:: EXERCISE ::
From the material below, please set down exactly the lines starting with the one with "unseren jeweiligen verbundenen" and going on through the one with "Ostravě, má-li bydliště", without a single picture.
---*---
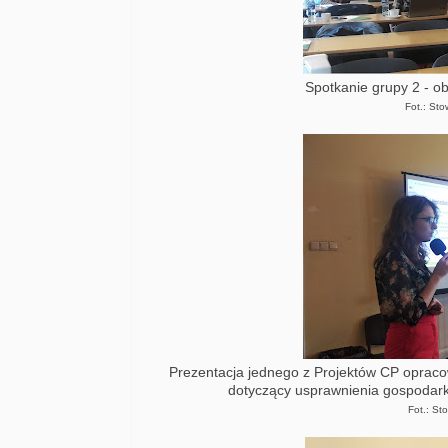
Spotkanie grupy 2 - ob
Fot.: St
Prezentacja jednego z Projektów CP opracowa
dotyczący usprawnienia gospodar
Fot.: St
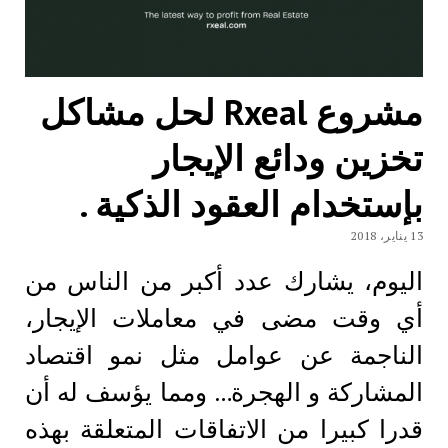
مشروع Rxeal لحل مشاكل
تخزين ودائع الإيجار
بإستخدام العقود الذكية .
13 يناير، 2018
اليوم، يشارك عدد أكبر من الناس من
أي وقت مضى في معاملات الإيجار،
الناجمة عن عوامل مثل نمو اقتصاد
المشاركة و الهجرة… ومما يؤسف له أن
قدرا كبيرا من الاتفاقات المتعلقة بهذه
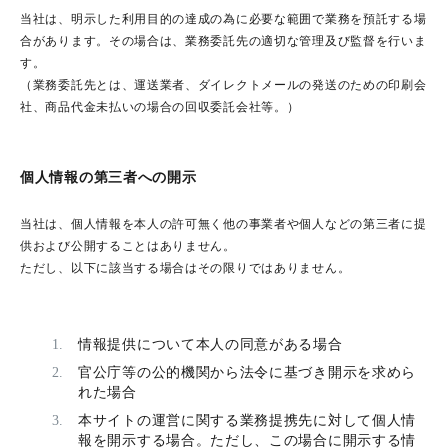
当社は、明示した利用目的の達成の為に必要な範囲で業務を預託する場
合があります。その場合は、業務委託先の適切な管理及び監督を行いま
す。
（業務委託先とは、運送業者、ダイレクトメールの発送のための印刷会
社、商品代金未払いの場合の回収委託会社等。）
個人情報の第三者への開示
当社は、個人情報を本人の許可無く他の事業者や個人などの第三者に提
供および公開することはありません。
ただし、以下に該当する場合はその限りではありません。
情報提供について本人の同意がある場合
官公庁等の公的機関から法令に基づき開示を求めら
れた場合
本サイトの運営に関する業務提携先に対して個人情
報を開示する場合。ただし、この場合に開示する情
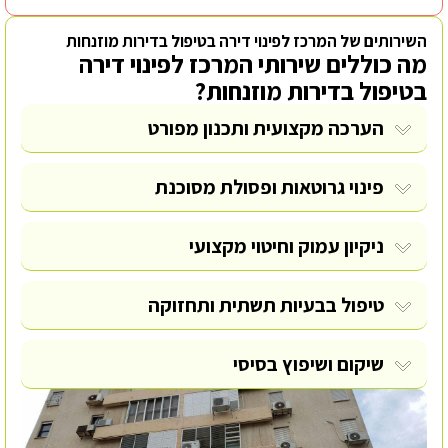
השירותים של המרכז לפינוי דירה בטיפול בדירות מוזנחות
מה כוללים שירותי המרכז לפינוי דירה
בטיפול בדירות מוזנחות?
הערכה מקצועית ותכנון מפורט
פינוי גרוטאות
ופסולת מסוכנת
ניקיון עמוק וחיטוי מקצועי
טיפול בבעיות תשתית ותחזוקה
שיקום ושיפוץ בסיסי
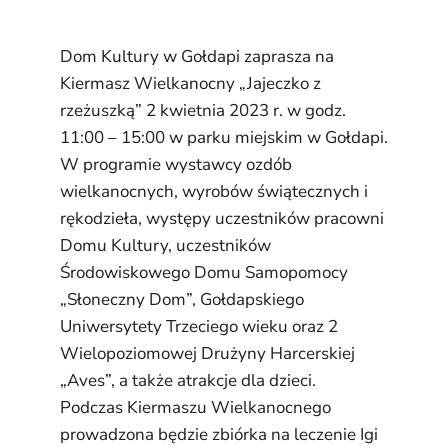
Dom Kultury w Gołdapi zaprasza na
Kiermasz Wielkanocny „Jajeczko z
rzeżuszką” 2 kwietnia 2023 r. w godz.
11:00 – 15:00 w parku miejskim w Gołdapi.
W programie wystawcy ozdób
wielkanocnych, wyrobów świątecznych i
rękodzieła, występy uczestników pracowni
Domu Kultury, uczestników
Środowiskowego Domu Samopomocy
„Słoneczny Dom”, Gołdapskiego
Uniwersytety Trzeciego wieku oraz 2
Wielopoziomowej Drużyny Harcerskiej
„Aves”, a także atrakcje dla dzieci.
Podczas Kiermaszu Wielkanocnego
prowadzona będzie zbiórka na leczenie Igi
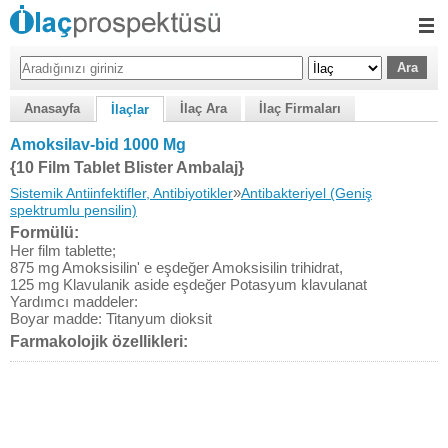
Anasayfa
İlaç Ara
İlaç Firmaları
İlaçlar
Amoksilav-bid 1000 Mg
{10 Film Tablet Blister Ambalaj}
»
Sistemik Antiinfektifler, Antibiyotikler
Antibakteriyel (Geniş
spektrumlu pensilin)
Formülü:
Her film tablette;
875 mg Amoksisilin' e eşdeğer Amoksisilin trihidrat,
125 mg Klavulanik aside eşdeğer Potasyum klavulanat
Yardımcı maddeler:
Boyar madde: Titanyum dioksit
Farmakolojik özellikleri:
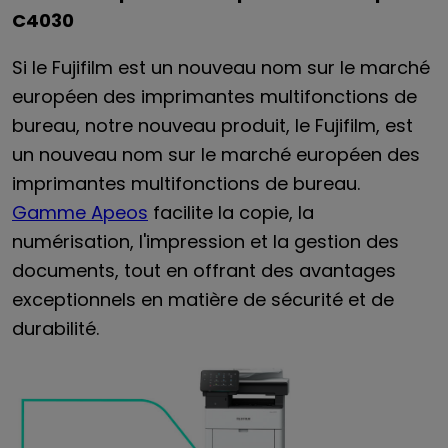
C4030
Si le Fujifilm est un nouveau nom sur le marché
européen des imprimantes multifonctions de
bureau, notre nouveau produit, le Fujifilm, est
un nouveau nom sur le marché européen des
imprimantes multifonctions de bureau.
Gamme Apeos
facilite la copie, la
numérisation, l'impression et la gestion des
documents, tout en offrant des avantages
exceptionnels en matière de sécurité et de
durabilité.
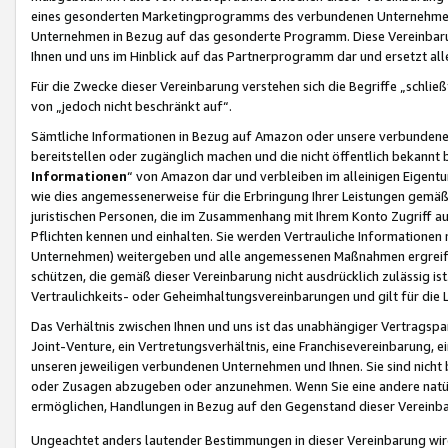
eines gesonderten Marketingprogramms des verbundenen Unternehmens
Unternehmen in Bezug auf das gesonderte Programm. Diese Vereinbarung
Ihnen und uns im Hinblick auf das Partnerprogramm dar und ersetzt al
Für die Zwecke dieser Vereinbarung verstehen sich die Begriffe „schließ
von „jedoch nicht beschränkt auf“.
Sämtliche Informationen in Bezug auf Amazon oder unsere verbunde
bereitstellen oder zugänglich machen und die nicht öffentlich bekannt bz
Informationen
“ von Amazon dar und verbleiben im alleinigen Eigent
wie dies angemessenerweise für die Erbringung Ihrer Leistungen gemäß d
juristischen Personen, die im Zusammenhang mit Ihrem Konto Zugriff au
Pflichten kennen und einhalten. Sie werden Vertrauliche Informationen 
Unternehmen) weitergeben und alle angemessenen Maßnahmen ergreifen
schützen, die gemäß dieser Vereinbarung nicht ausdrücklich zulässig is
Vertraulichkeits- oder Geheimhaltungsvereinbarungen und gilt für die
Das Verhältnis zwischen Ihnen und uns ist das unabhängiger Vertragspa
Joint-Venture, ein Vertretungsverhältnis, eine Franchisevereinbarung, 
unseren jeweiligen verbundenen Unternehmen und Ihnen. Sie sind ni
oder Zusagen abzugeben oder anzunehmen. Wenn Sie eine andere natürli
ermöglichen, Handlungen in Bezug auf den Gegenstand dieser Vereinbar
Ungeachtet anders lautender Bestimmungen in dieser Vereinbarung wird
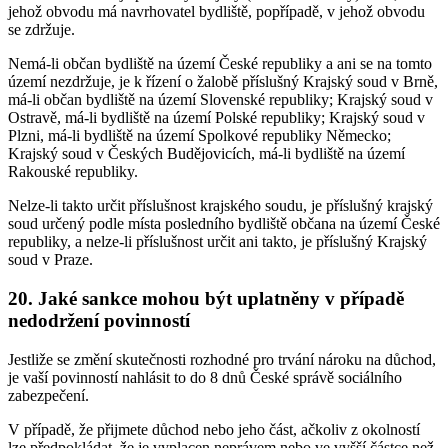
jehož obvodu má navrhovatel bydliště, popřípadě, v jehož obvodu
se zdržuje.
Nemá-li občan bydliště na území České republiky a ani se na tomto
území nezdržuje, je k řízení o žalobě příslušný Krajský soud v Brně,
má-li občan bydliště na území Slovenské republiky; Krajský soud v
Ostravě, má-li bydliště na území Polské republiky; Krajský soud v
Plzni, má-li bydliště na území Spolkové republiky Německo;
Krajský soud v Českých Budějovicích, má-li bydliště na území
Rakouské republiky.
Nelze-li takto určit příslušnost krajského soudu, je příslušný krajský
soud určený podle místa posledního bydliště občana na území České
republiky, a nelze-li příslušnost určit ani takto, je příslušný Krajský
soud v Praze.
20. Jaké sankce mohou být uplatněny v případě
nedodržení povinností
Jestliže se změní skutečnosti rozhodné pro trvání nároku na důchod,
je vaší povinností nahlásit to do 8 dnů České správě sociálního
zabezpečení.
V případě, že přijmete důchod nebo jeho část, ačkoliv z okolností
lze předpokládat, že je vyplacen neprávem nebo ve vyšší částce než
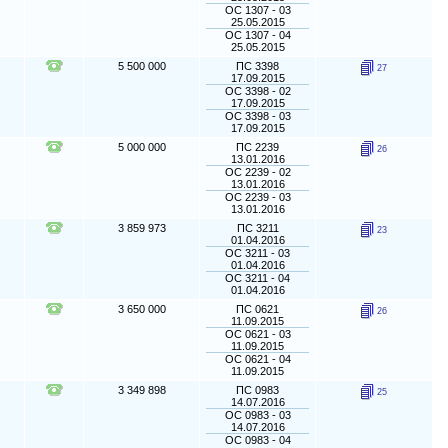
ОС 1307 - 03
25.05.2015
ОС 1307 - 04
25.05.2015
5 500 000
ПС 3398
27
17.09.2015
ОС 3398 - 02
17.09.2015
ОС 3398 - 03
17.09.2015
5 000 000
ПС 2239
26
13.01.2016
ОС 2239 - 02
13.01.2016
ОС 2239 - 03
13.01.2016
3 859 973
ПС 3211
23
01.04.2016
ОС 3211 - 03
01.04.2016
ОС 3211 - 04
01.04.2016
3 650 000
ПС 0621
26
11.09.2015
ОС 0621 - 03
11.09.2015
ОС 0621 - 04
11.09.2015
3 349 898
ПС 0983
25
14.07.2016
ОС 0983 - 03
14.07.2016
ОС 0983 - 04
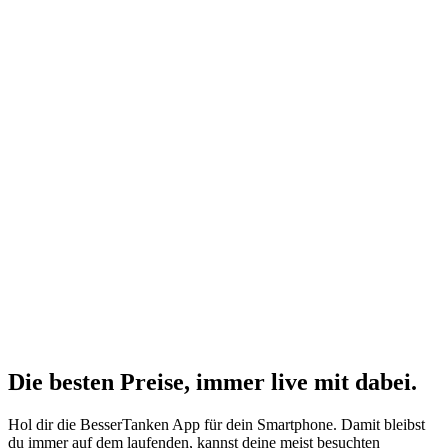
Die besten Preise,
immer live
mit
dabei.
Hol dir die BesserTanken App für dein Smartphone. Damit bleibst
du immer auf dem laufenden, kannst deine meist besuchten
---*---
:: TASK RESULT ::
unseren jeweiligen verbundenen Unternehmen und Ihnen. Sie sind ni
oder Zusagen abzugeben oder anzunehmen. Wenn Sie eine andere natürli
ermöglichen, Handlungen in Bezug auf den Gegenstand dieser Vereinbar
Ungeachtet anders lautender Bestimmungen in dieser Vereinbarung wird
jehož obvodu má navrhovatel bydliště, popřípadě, v jehož obvodu
se zdržuje.
Nemá-li občan bydliště na území České republiky a ani se na tomto
území nezdržuje, je k řízení o žalobě příslušný Krajský soud v Brně,
má-li občan bydliště na území Slovenské republiky; Krajský soud v
Ostravě, má-li bydliště na území Polské republiky; Krajský soud v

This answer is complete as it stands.